Training for Tomb Raider was ‘empowering’, says Vikander
Swedish actress Alicia Vikander, who plays the new Lara Croft, says her tough preparation had benefits
To many fanboys, Angelina Jolie was - and perhaps still is - the definitive Lara Croft incarnate.
But Swedish actress Alicia Vikander was not daunted by stepping into the Hollywood star's boots as the kick-ass archaeologist protagonist in the new Tomb Raider movie, the origin story of the popular video game character Jolie played in 2001's Lara Croft: Tomb Raider.
At our interview at the Four Seasons hotel in Los Angeles, the 29-year-old said: "Angelina Jolie's version, of actually seeing a female action heroine up on screen, meant a lot. So you want to honour the character and the traits she is so famous for. And then there is also an obligation of making it your own.
"We need to give the audience something new they have not hopefully seen before."
A video game fan as a child, Vikander found some similarities between her and Lara in the beginning of the story, where the latter is an aimless young woman and whose job as a bike courier barely covers the rent.
Opening here tomorrow and directed by Norwegian Roar Uthaug, Tomb Raider sees her turning her back on the global empire her loving father (Dominic West) left behind after he vanished seven years ago.
When she is given a video message from him, it compels her to solve the mystery of his disappearance and save humanity.
She goes in search of him at his last-known destination - a fabled tomb on a mythical island that might be somewhere off the coast of Japan - and so begins Lara's first adventure in which she becomes a tomb raider.
Vikander said: "When I prepared for Lara, I thought, she is 21, she lives with her friends in a commune in east Hackney, just as I did, the same ride along London.
"It is a little bit of pressure for young people, including myself, to know what to do in life. People expect you to decide what path you are going to go on.
"You have to be able to stop and not feel like you are forced into something. I think that is something I would have told myself, to not work myself up so much in the worry of not knowing what is going to come."
OSCAR
She certainly did not have to worry about her career. An Oscar winner two years ago for her supporting role in The Danish Girl, she has now bagged what could be a lucrative franchise.
The prep was a challenge, despite her ballerina training.
"Ballet is a hardcore sport," said Vikander. "There were definitely similarities to how I trained then and what I did for Tomb Raider."
She began a combined training and nutrition programme seven months prior to filming, and her workouts included intense weight training.
"I did rock climbing and mixed martial arts (MMA) training and I met some incredible female boxers whom I worked with, and swimming and cycling.
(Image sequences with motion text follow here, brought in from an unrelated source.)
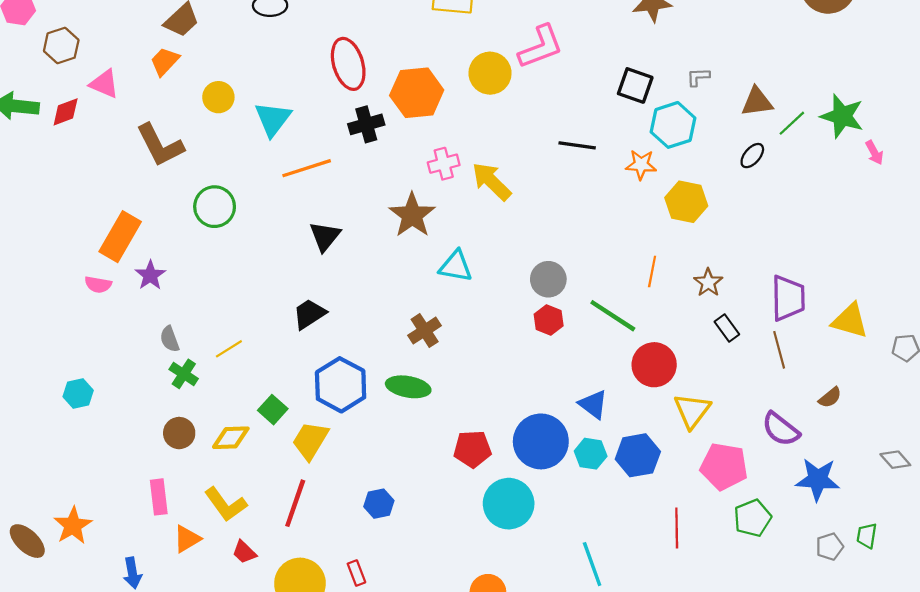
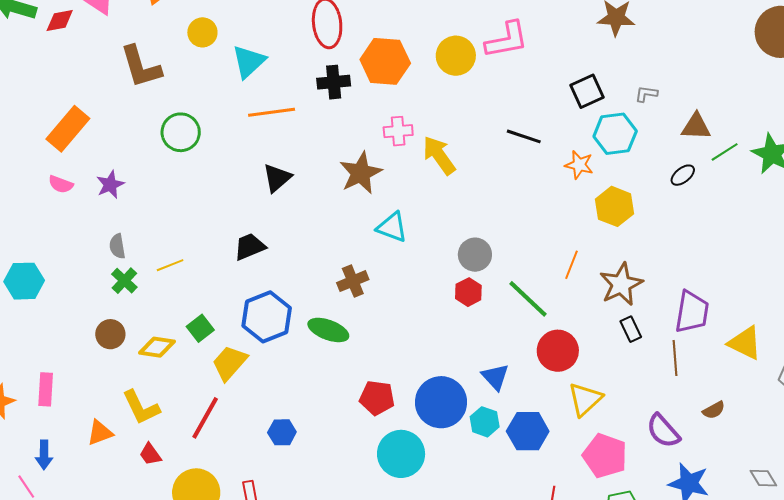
black square: (635, 85) -> (587, 91), turned 36
orange rectangle: (120, 237) -> (68, 129), moved
brown star: (708, 283) -> (621, 284), size x1.6
cyan hexagon: (78, 393) -> (24, 281), size x1.4
pink rectangle: (159, 497) -> (46, 389), moved

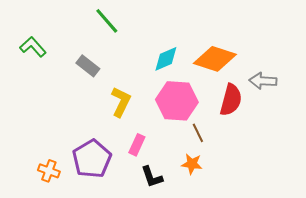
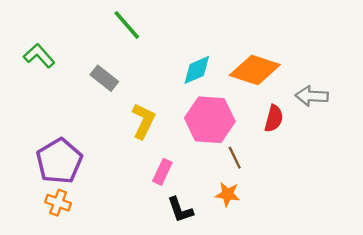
red semicircle: (231, 100) -> (274, 119), size x0.7
purple pentagon: (92, 159) -> (59, 161), moved

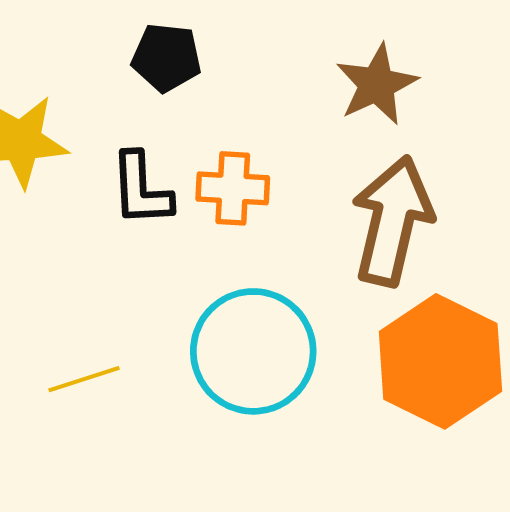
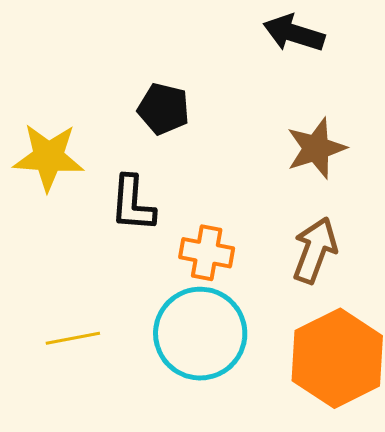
orange cross: (233, 188) -> (207, 253), moved
brown arrow: (392, 221) -> (315, 250), size x0.7

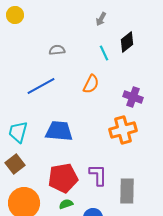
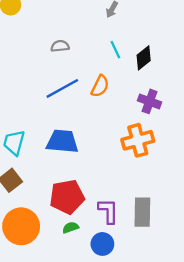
black diamond: (127, 42) -> (144, 58), moved
blue line: (41, 86) -> (62, 88), moved
purple L-shape: (98, 175) -> (108, 211), moved

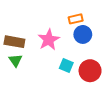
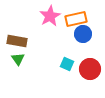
orange rectangle: (76, 19) -> (76, 19), size x1.5
pink star: (49, 40) -> (50, 16), moved

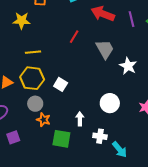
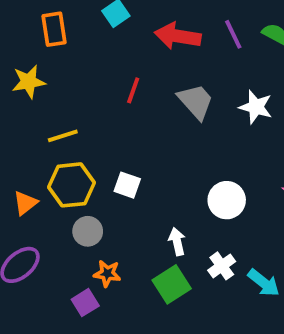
white star: (128, 66) -> (256, 107), moved
orange star: (43, 120) -> (107, 273), moved
white cross: (100, 136) -> (222, 266), turned -32
purple square: (13, 137) -> (85, 303), moved
green square: (61, 139) -> (172, 284), moved, turned -30

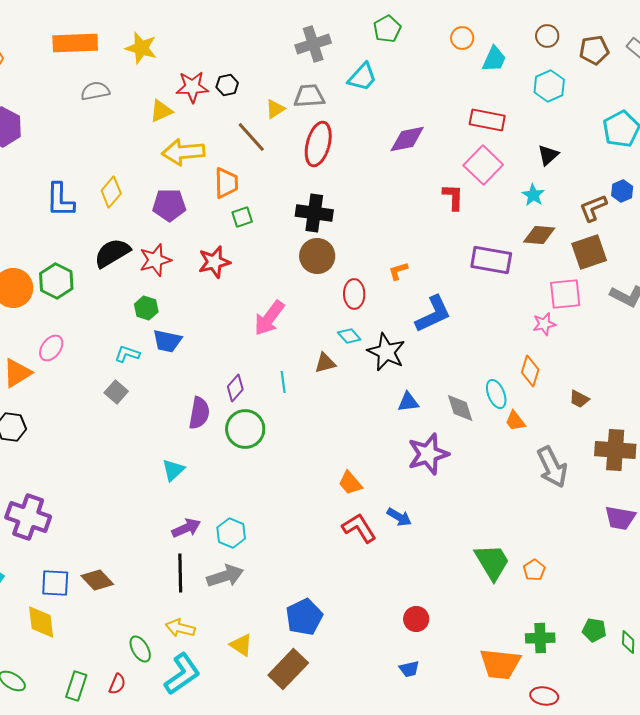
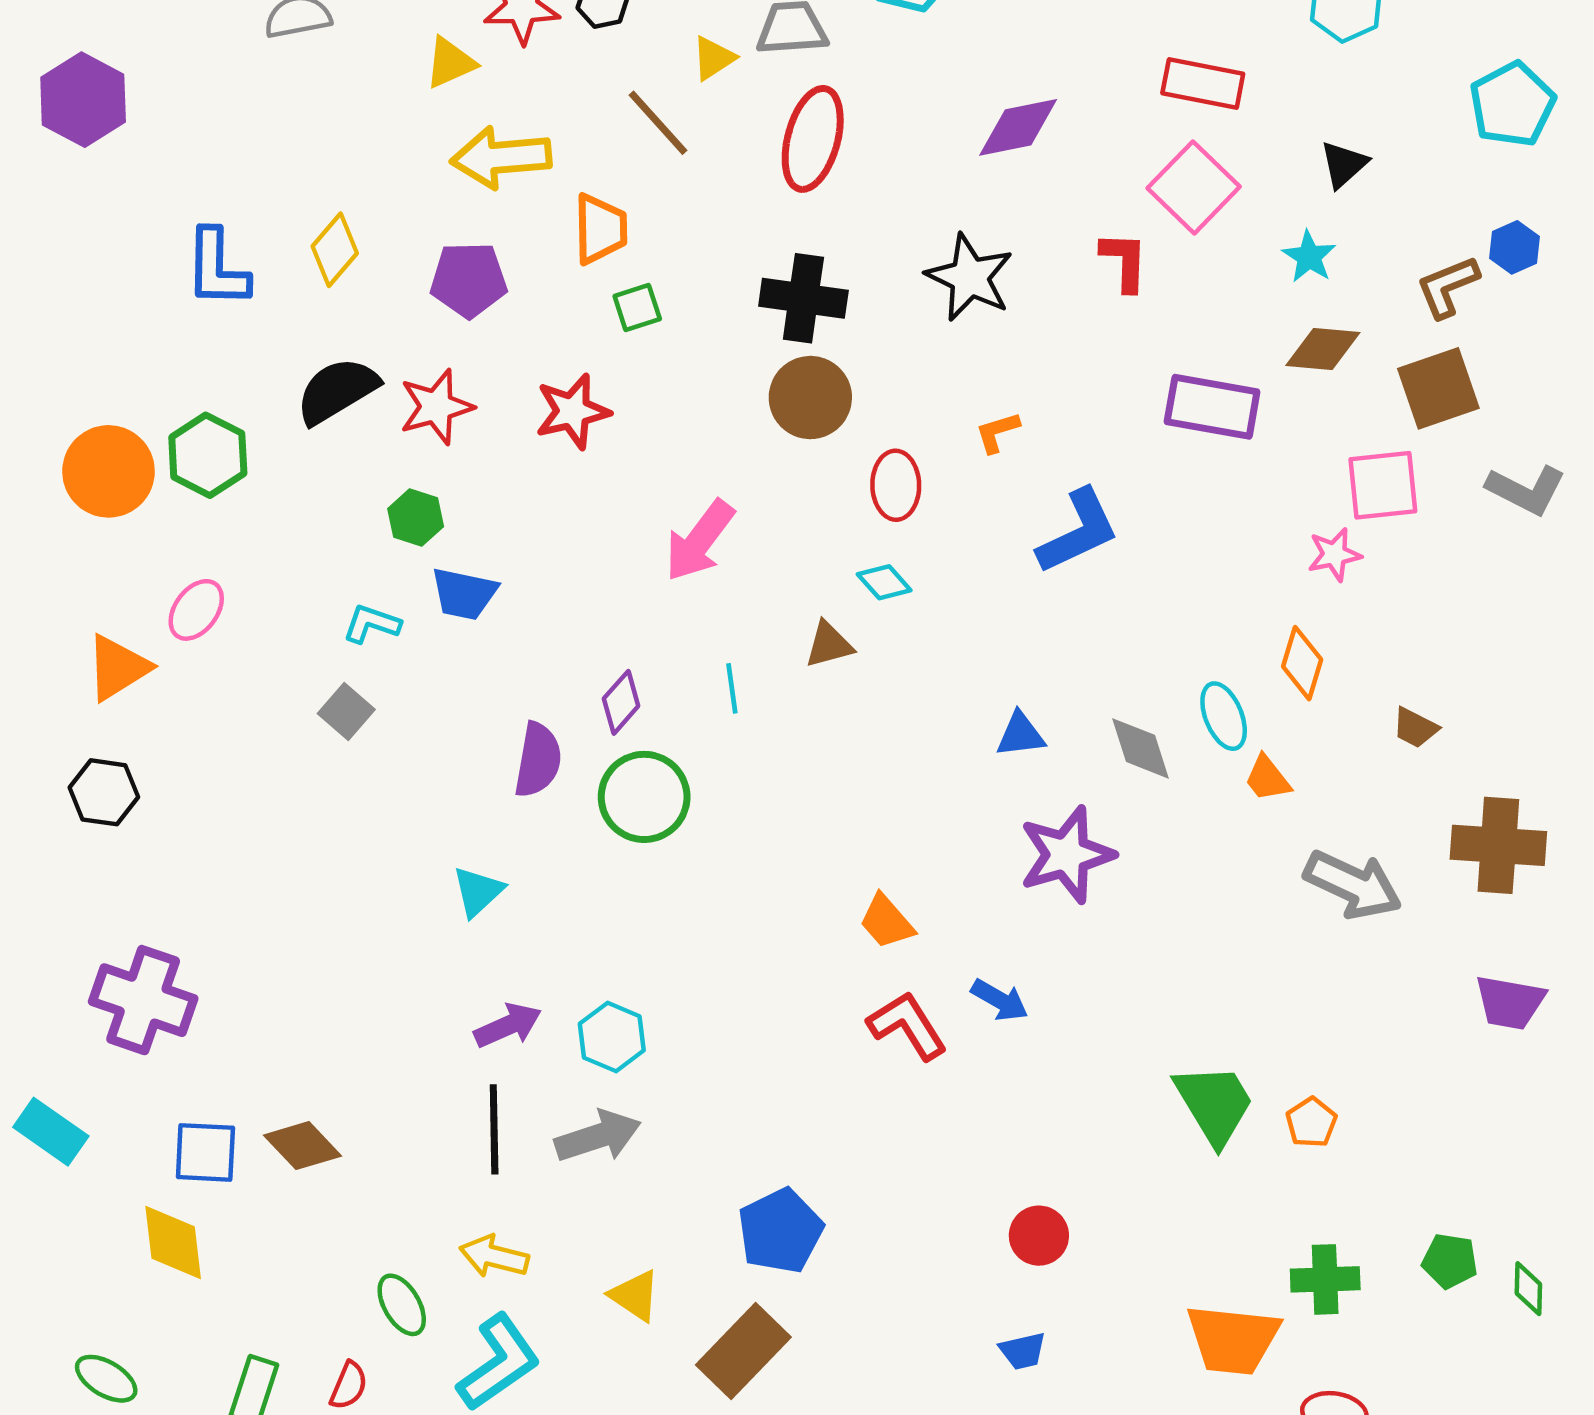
black star: (386, 352) -> (970, 277), moved
gray arrow: (552, 467) -> (1353, 885), turned -39

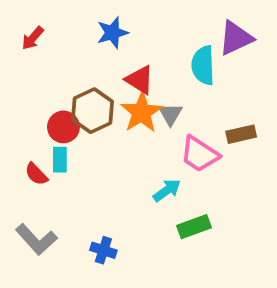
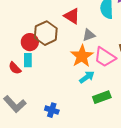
orange star: (141, 112) -> (82, 56), moved
gray triangle: (170, 114) -> (89, 35), turned 40

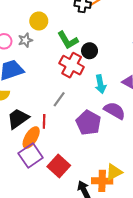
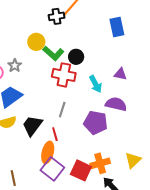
yellow circle: (39, 21) -> (36, 42), moved
black trapezoid: (18, 119) -> (32, 125), moved
orange cross: (102, 181) -> (100, 163), moved

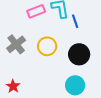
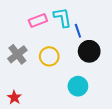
black circle: (79, 54) -> (89, 51), moved
cyan circle: (75, 85) -> (78, 86), moved

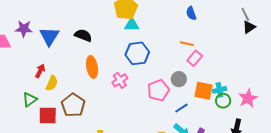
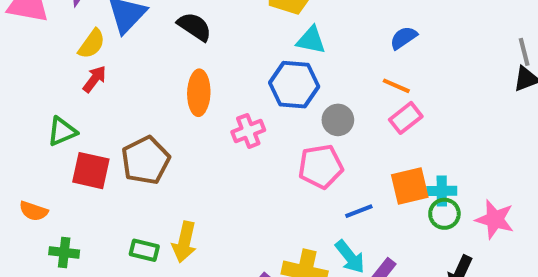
blue semicircle: (191, 13) -> (404, 38), moved, turned 64
cyan triangle: (132, 25) -> (311, 40), moved
gray circle: (179, 79) -> (338, 120), moved
yellow semicircle: (52, 83) -> (92, 44), moved
orange square: (204, 91) -> (410, 186), turned -36
pink star: (248, 98) -> (495, 219), turned 30

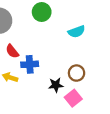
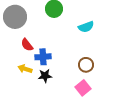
black star: (56, 85) -> (45, 76), moved

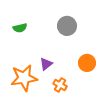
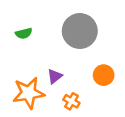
gray circle: (67, 26) -> (80, 31), size x1.5

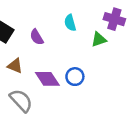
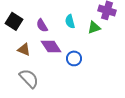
cyan semicircle: (70, 23) -> (70, 21), moved
purple diamond: (47, 79) -> (51, 46), moved

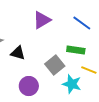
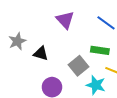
purple triangle: (42, 20) -> (65, 20), turned -42

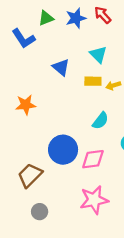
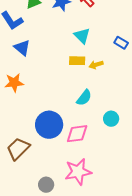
blue triangle: (61, 67) -> (22, 48), moved
gray circle: (40, 212) -> (46, 185), moved

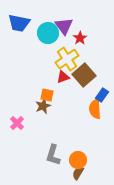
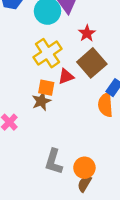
red star: (80, 38) -> (87, 33), moved
yellow cross: (67, 59) -> (47, 53), moved
red triangle: (63, 77) -> (66, 76), moved

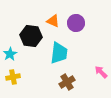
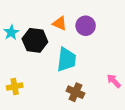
cyan star: (10, 54) -> (11, 32), moved
brown cross: (67, 82) -> (75, 92), turned -35

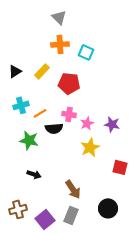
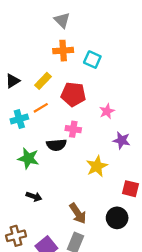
orange line: (40, 113) -> (41, 108), moved
pink star: (87, 123) -> (107, 111), moved
black circle: (108, 208) -> (117, 218), moved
I remember I had such stage fright because I had been working out with these girls, and I had never been boxing in my life or done any MMA.
"I almost wanted to ask the entire crew, 'Can you turn around and not look at me the first time I do it?' But yeah, I had a lot of pain in my body throughout those months, but it felt empowering."
Her diet consisted of complex carbs, including brown rice, quinoa and rice noodles with fish and eggs, which she admitted was "pretty boring".
She ate five times a day at three-hour intervals and lamented the fact that she could not touch alcohol.
The popular Tomb Raider video games have been around for 22 years, and in the 2013 version, Lara's look was rebooted.
To realise that look, the movie's costume designers created 48 pairs of khaki combat trousers in four different stages of breakdown, from clean to dirty; 100 khaki vests in five stages of ageing; and 14 pairs of boots in three stages of breakdown.
Because Lara is wounded in the story, they also created three bandages - one each for her hand, upper arm and leg.
Vikander won't discuss her marriage to Irish actor Michael Fassbender last October, only saying her life has not changed.
"I have always been a big romantic, and I don't believe in marriage. What people are searching for in life is love."
However, she does talk about their decision to move to Lisbon, Portugal.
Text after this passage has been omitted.